Logsdon School of Theology, Abilene

One of the great paradoxes of living comes in the balance between our desire to improve and our need to be content. We want to mature and grow as individuals. We educate ourselves in order to be more productive in the workplace. We exercise in order to improve our health and our quality of life. We admonish children to “grow up.” We admire those individuals who “pull themselves up by their own bootstraps” and become successful businesspeople.

In twenty-first century America, achievement is a virtue. Yet this drive to achieve and improve often comes at the expense of contentment. One could argue the lack of contentment in our lives drives us to do better—to improve.

This paradox finds its way into our Christian commitment. What drives us to become better disciples of Christ if not a lack of contentment with our current walk? We are encouraged—quite correctly—to grow as Christians, to mature in Christ, to exercise spiritual disciplines. Yet we are to do all of this while we remain content—a paradox indeed.

Paul’s admonition to Timothy in 1 Timothy 6:3-19 offers some help in resolving this tension between our desire to improve and our need to be content. Here, Paul describes contentment as a quality of godliness. Paul connects contentment to godliness, and contrasts the love of money with the pursuit of righteousness.

Just a few weeks ago, a national news magazine ran a cover story with the title, “Does God want you to be rich?” The article chronicles the ongoing debate over the so-called “gospel of wealth.” On one side of the debate, there are those who argue that God wants his followers to achieve success in all things financial. Others suggest that the so-called health-and- wealth gospel flies in the face of Scripture.

Those who hold the second view may find support in Paul’s words to Timothy, “for the love of money is a root of all kinds of evil” (1 Timothy 6:10). Those who believe God wants them to be rich might counter that in other contexts Paul argues wrong motives and misplaced emphasis on human effort to achieve sinless perfection reveals the evil “… right here with me” (Romans 7:21). Is money or motive the real problem?

In 1 Timothy 6, Paul draws a sharp contrast between two kinds of people—the teacher of false doctrine (vv. 3-10) and the “person of God” (vv. 11-19).

He begins the discussion with a description of “false teachers” who manifest selfishness as a lifestyle. Paul employs a litany of warning signs that help Timothy identify false teachers: conceited, lacking understanding, “he has an unhealthy interest in controversies and quarrels about words that result in envy, strife, malicious talk, evil suspicions” (6:4-5). The culmination of Paul’s description identifies the false teachers as those “who think that godliness is a means to financial gain” (6:5).

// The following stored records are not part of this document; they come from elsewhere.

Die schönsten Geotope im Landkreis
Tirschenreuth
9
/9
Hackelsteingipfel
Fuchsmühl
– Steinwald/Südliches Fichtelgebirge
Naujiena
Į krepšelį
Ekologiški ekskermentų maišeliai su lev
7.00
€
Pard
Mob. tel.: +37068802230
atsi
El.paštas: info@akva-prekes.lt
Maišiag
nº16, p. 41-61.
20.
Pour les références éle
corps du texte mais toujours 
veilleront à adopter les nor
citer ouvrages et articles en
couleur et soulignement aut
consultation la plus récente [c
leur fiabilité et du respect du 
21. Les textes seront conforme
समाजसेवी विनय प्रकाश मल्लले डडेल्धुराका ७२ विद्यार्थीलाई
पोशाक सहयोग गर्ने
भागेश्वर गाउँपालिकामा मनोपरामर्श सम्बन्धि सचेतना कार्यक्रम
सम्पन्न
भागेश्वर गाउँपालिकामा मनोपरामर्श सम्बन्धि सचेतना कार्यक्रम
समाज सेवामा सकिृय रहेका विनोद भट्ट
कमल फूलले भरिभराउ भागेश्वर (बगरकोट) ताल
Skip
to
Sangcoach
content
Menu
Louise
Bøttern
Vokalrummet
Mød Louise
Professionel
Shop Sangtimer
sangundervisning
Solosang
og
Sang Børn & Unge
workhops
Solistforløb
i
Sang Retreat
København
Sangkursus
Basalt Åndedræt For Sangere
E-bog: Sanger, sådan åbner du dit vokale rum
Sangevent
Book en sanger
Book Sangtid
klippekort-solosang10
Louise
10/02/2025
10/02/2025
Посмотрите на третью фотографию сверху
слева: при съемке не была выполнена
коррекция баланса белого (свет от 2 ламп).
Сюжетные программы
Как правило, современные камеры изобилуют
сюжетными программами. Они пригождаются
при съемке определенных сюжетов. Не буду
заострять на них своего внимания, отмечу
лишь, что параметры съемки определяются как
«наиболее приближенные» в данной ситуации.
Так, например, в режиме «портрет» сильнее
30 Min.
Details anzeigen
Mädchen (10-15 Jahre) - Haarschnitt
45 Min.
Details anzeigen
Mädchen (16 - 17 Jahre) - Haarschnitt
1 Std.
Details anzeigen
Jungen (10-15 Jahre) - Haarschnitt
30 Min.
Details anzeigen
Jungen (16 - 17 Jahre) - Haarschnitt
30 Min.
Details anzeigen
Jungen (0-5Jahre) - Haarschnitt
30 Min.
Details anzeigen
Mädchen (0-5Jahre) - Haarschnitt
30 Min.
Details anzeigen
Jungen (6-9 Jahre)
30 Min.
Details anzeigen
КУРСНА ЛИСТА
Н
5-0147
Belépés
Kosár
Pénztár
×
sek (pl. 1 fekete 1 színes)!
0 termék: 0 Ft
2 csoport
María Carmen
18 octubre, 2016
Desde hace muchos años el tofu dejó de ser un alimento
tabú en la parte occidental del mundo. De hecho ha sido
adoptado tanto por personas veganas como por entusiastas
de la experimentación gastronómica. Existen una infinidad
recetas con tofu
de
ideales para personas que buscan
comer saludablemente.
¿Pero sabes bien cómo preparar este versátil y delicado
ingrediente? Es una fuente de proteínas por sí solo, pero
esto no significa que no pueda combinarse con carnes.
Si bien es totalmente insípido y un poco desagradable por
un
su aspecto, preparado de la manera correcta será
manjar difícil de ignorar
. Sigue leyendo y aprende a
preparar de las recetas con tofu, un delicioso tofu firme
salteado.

Here understand “godliness” as “religion” with the idea that these people believe religion provides an opportunity to make a profit. Paul is not talking about legitimate vocational ministers, and in fact, he has already announced to Timothy that those who preach and teach should be compensated appropriately (1 Timothy 5:17-18).

Paul warns of the persistent human tendency to use religion as a means to an end. Paul here speaks specifically of those religious charlatans of every era who preach the gospel in order to fleece the faithful. However, the use of religion for profit creeps into other aspects of our life, and we need to be on guard against pundits, politicians, and, yes, preachers who peddle religion as a means to an end. Moreover, we need to guard against that tendency in our own lives.

Money itself is not evil, and money employed properly as a tool can help us to do great good. Here, however, greed and temptation replace hard work, faith and benevolence. In contrast to those who use religion for profit, Paul sees profit in contentment (v. 6).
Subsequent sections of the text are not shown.